▶ [THE TASK] Only one stretch of the data below is wanted: the lines from the one with "foydalanishga rozilik berasiz." through the one with "Biz haqimizda", repeated exactly.

▶ [PROVIDED DATA]
____

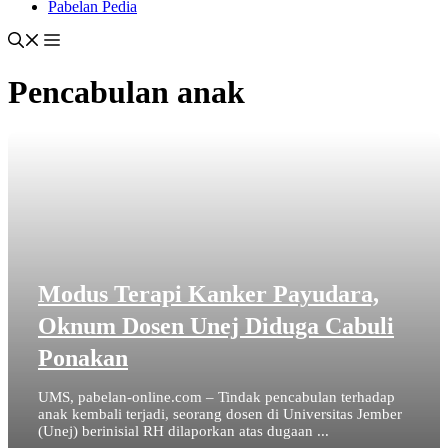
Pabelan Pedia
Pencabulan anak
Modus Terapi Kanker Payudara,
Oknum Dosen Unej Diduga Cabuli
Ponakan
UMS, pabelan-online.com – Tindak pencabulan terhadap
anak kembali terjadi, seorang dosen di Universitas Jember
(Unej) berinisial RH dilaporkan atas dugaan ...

____

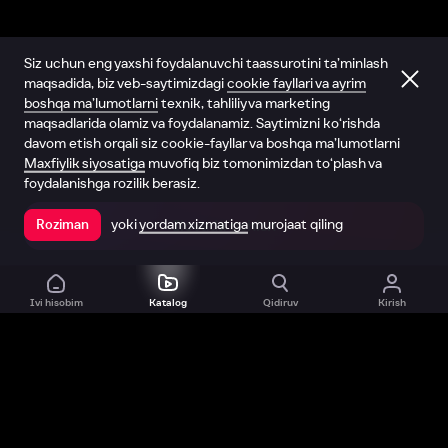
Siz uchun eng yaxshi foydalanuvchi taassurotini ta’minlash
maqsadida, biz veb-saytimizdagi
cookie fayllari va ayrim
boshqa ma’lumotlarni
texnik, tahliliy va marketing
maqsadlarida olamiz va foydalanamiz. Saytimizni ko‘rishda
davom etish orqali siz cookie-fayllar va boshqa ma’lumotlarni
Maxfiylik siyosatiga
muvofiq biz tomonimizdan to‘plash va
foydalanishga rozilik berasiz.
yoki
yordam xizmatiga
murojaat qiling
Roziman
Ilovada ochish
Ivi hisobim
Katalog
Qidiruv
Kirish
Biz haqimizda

____

▶ [SOLUTION FOR THIS EXERCISE]
foydalanishga rozilik berasiz.
yoki
yordam xizmatiga
murojaat qiling
Roziman
Ilovada ochish
Ivi hisobim
Katalog
Qidiruv
Kirish
Biz haqimizda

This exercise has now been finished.